Si chiudono proprio oggi i termini per il deposito delle candidature alla direzione dell’Istituto storico Italo-Germanico della Fondazione Bruno Kessler, guidata in questi anni da Paolo Pombeni. Questi mesi di interregno, anche se un poco più lunghi di quanto preventivato inizialmente, hanno rappresentato per tutti noi un momento importante per una riflessione su cosa sia (o debba essere) oggi l’Istituto, su cosa ancora il binomio Italo-Germanico possa significare per questo territorio e, più in generale, su quale sia il contributo che una comunità chiede oggi agli studi storici.
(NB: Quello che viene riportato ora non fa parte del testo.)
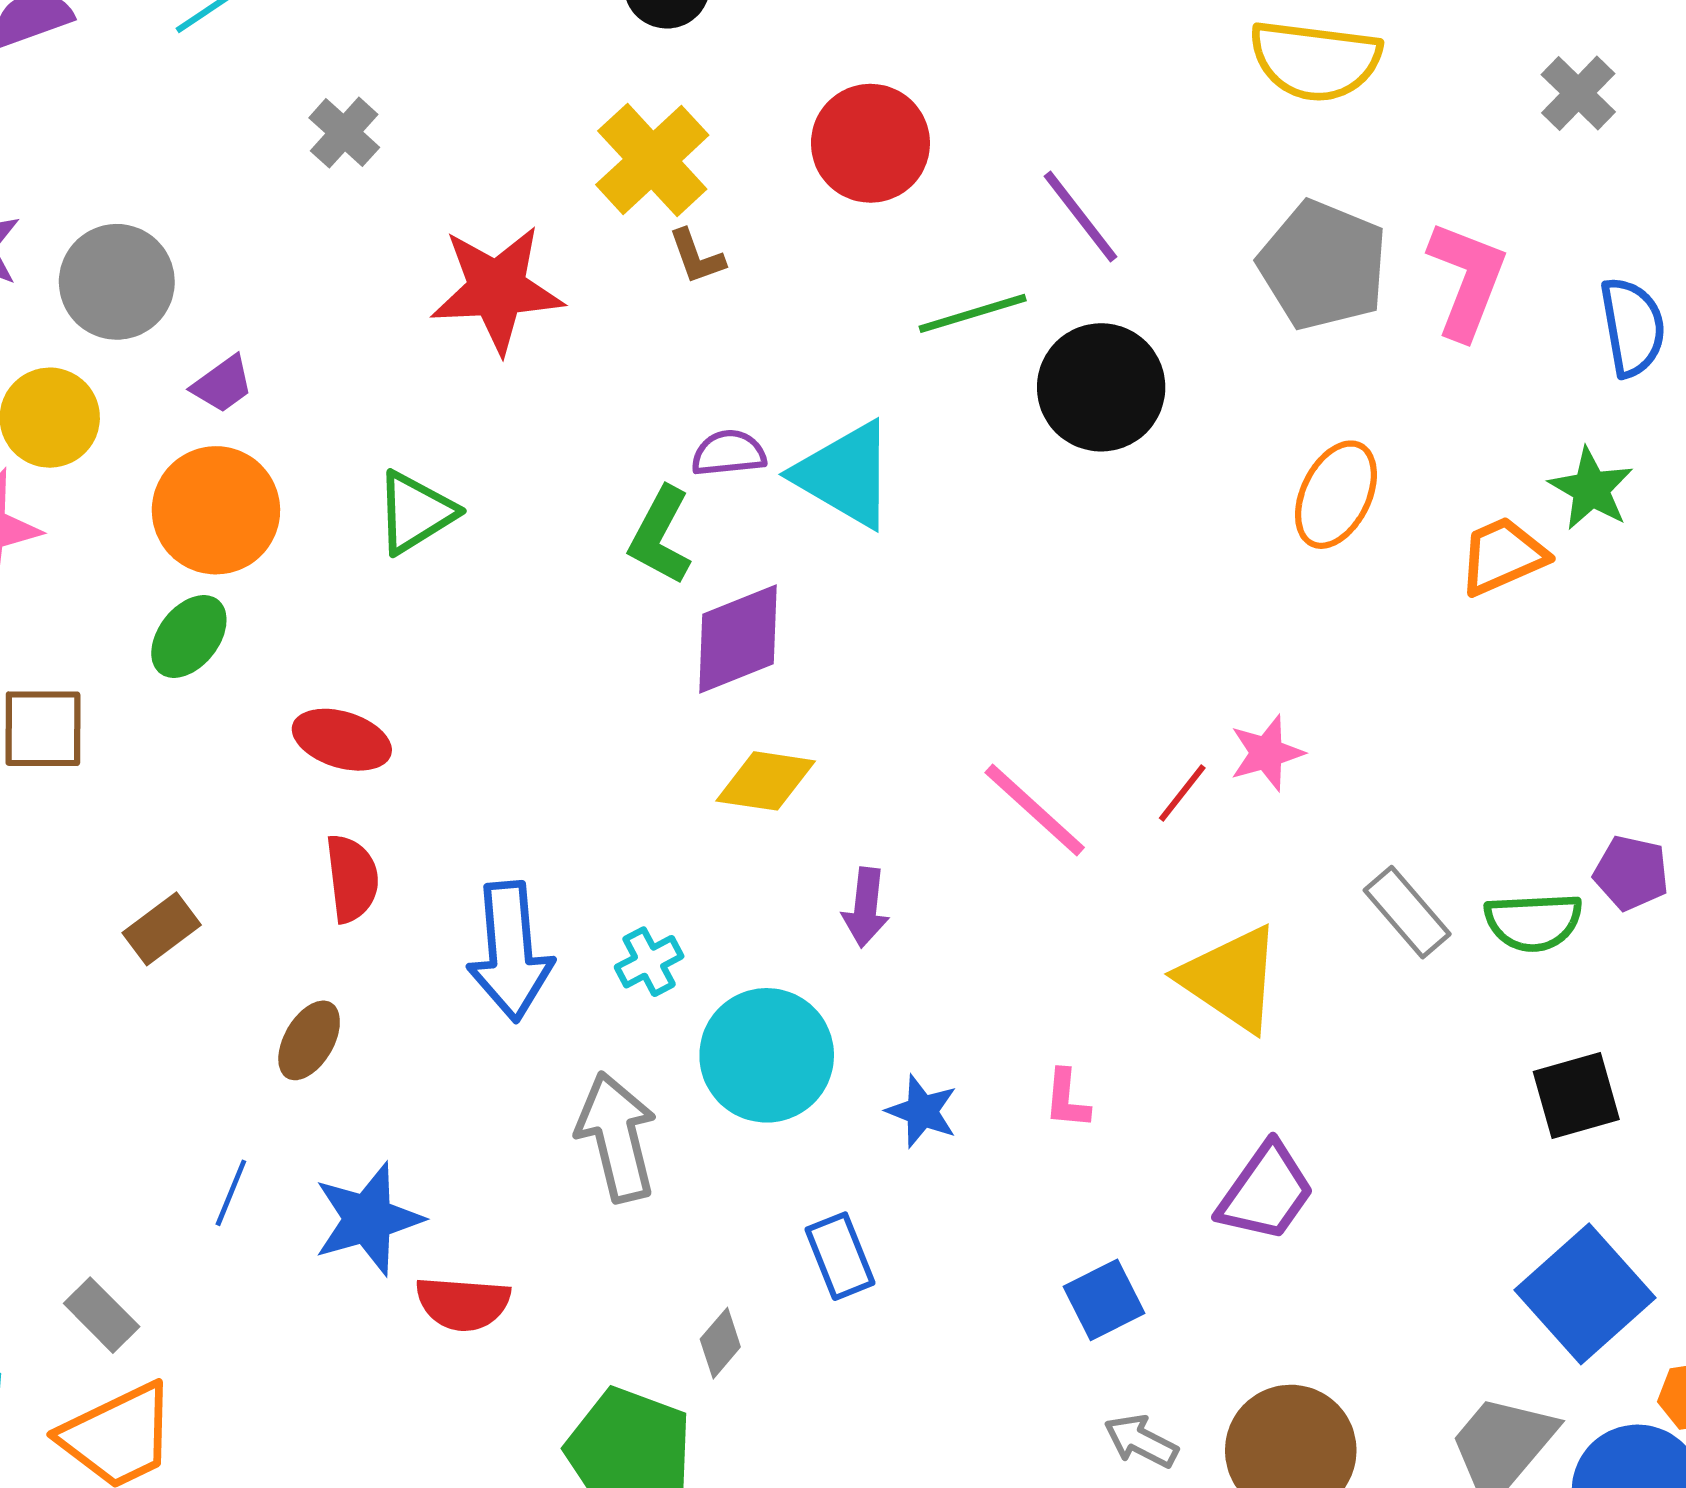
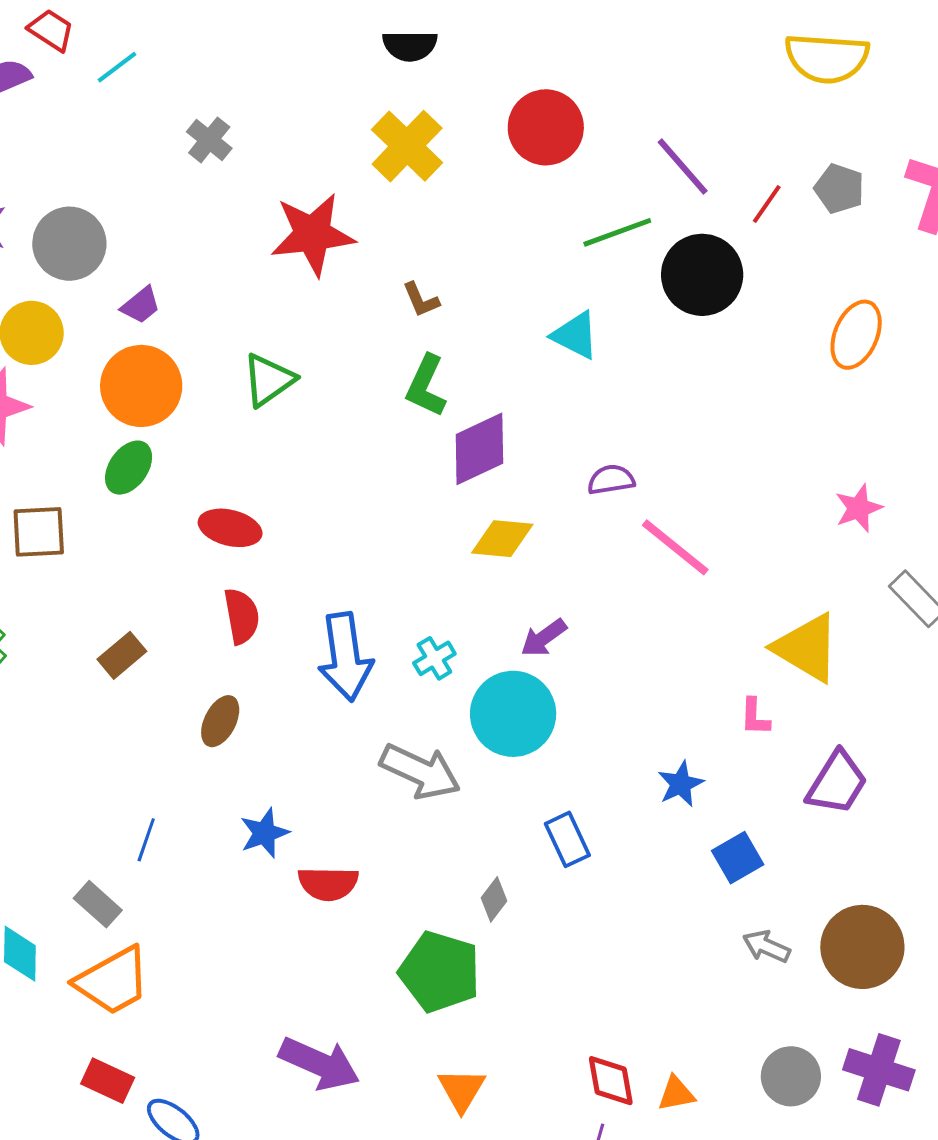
brown L-shape: (696, 257) -> (421, 300), moved
gray pentagon: (1323, 265) -> (839, 189), size x0.6
purple semicircle: (729, 453) -> (611, 480), moved
cyan triangle: (845, 475) -> (575, 335), moved, size x0.7
pink star: (1267, 753) -> (859, 508), moved
red line: (1182, 793) -> (767, 204), moved
purple arrow: (866, 907) -> (544, 638), moved, turned 51
pink L-shape: (1067, 1099) -> (755, 717), moved
blue star: (922, 1111) -> (681, 784), moved, turned 30
gray arrow: (617, 1137) -> (420, 771), turned 132
blue line: (231, 1193) -> (146, 840), moved
blue star: (368, 1219) -> (264, 833), size x0.7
Potrebbero sembrare domande generiche, ma non lo sono. E per accorgersene basta pensare alla storia recente e remota di quello che per noi è quasi un’istituzione, oltre che un Istituto. Sono domande importanti e necessarie, perché senza una seria riflessione sull’uso e sull’utilità della disciplina storica, quella scienza – così come i centri in cui viene studiata e impartita – rischierebbero d’essere relegati nella produzione d’intrattenimento colto. Il punto, a mio avviso, è che oggi tendiamo a non credere più che il presente, se non addirittura il futuro, sia figlio del nostro passato. Così come facciamo fatica ad accettare il vecchio detto tedesco per cui la politica è figlia della storia e la storia è figlia della geografia. L’esperienza generalizzata del progresso tecnologico sembra infatti aver messo in crisi la consapevolezza della continuità del passato? Allo stesso modo la politica sembra aver perso coscienza del suo rapporto con quanto il passato ha sedimentato, così come la globalizzazione delle comunicazioni e la facilità degli spostamenti hanno modificato il ruolo della geografia. Per uscire da questa spirale, e dunque anche per comprendere perché sia importante un Istituto che ha nel suo nome sia l’obiettivo di fare storia che due precise connotazioni geografiche, credo sia necessario rispondere a una domanda: quale obiettivo si pone oggi il lavoro dello storico? Non certo la semplice ricostruzione corretta del passato “come è veramente stato” (che non è mai possibile), e nemmeno l’affascinante ma vaga illusione di ricavare sempre “lezioni da imparare”.
Piuttosto, io credo, dire qualcosa sulla sfera pubblica, su quell’ambito in cui gli uomini si raccolgono per diventare “una comunità di destini”. Un compito importante oggi, in una realtà nella quale le comunità di destini sono molte e varie, e all’interno di aree politiche e geografiche circoscritte convivono fedi diverse, diverse abitudini, diverse tradizioni, diverse lingue, ciascuna delle quali, per chi le condivide, ha le caratteristiche per condurre i relativi membri a mettere in comune – appunto – la prospettiva del loro destino. In questo senso, il compito al quale la storiografia dovrebbe forse essere chiamata è la ricostruzione e l’interpretazione di queste dinamiche, offrendo un metodo per imparare a mettere in relazione le trasformazioni di fenomeni con le cause che li determinano, e creando strumenti di comprensione.
Di nuovo, si potrebbe pensare a questo come a un vago proposito, o come a un compito indefinito. Ma è invece qualcosa di molto concreto. Per stare a tempi recenti, lo dimostra ad esempio il dibattito sviluppatosi attorno a due iniziative che l’ISIG ha promosso. “Dialogo vince violenza. La questione del Trentino-Alto Adige/Südtirol nel contesto internazionale” e “L’età costituente. Italia 1946” non sono stati solo convegni per addetti ai lavori, e neppure due semplici punti d’affaccio sul passato. Piuttosto, due occasioni per una riflessione larga di un territorio che, a partire dal proprio percorso storico, ha orientato i suoi frutti al futuro, in una stagione nella quale le due Province – attraverso i lavori della Consulta per la riforma dello Statuto e della Convenzione sull’Autonomia – sono chiamate a ripensare i propri assetti. Di fatto, un contributo reale alla formazione di idee e strumenti con cui si scriveranno il futuro di due “comunità di destini”, che esistono e in cui noi agiamo, non da spettatori esterni, ma da membri coinvolti.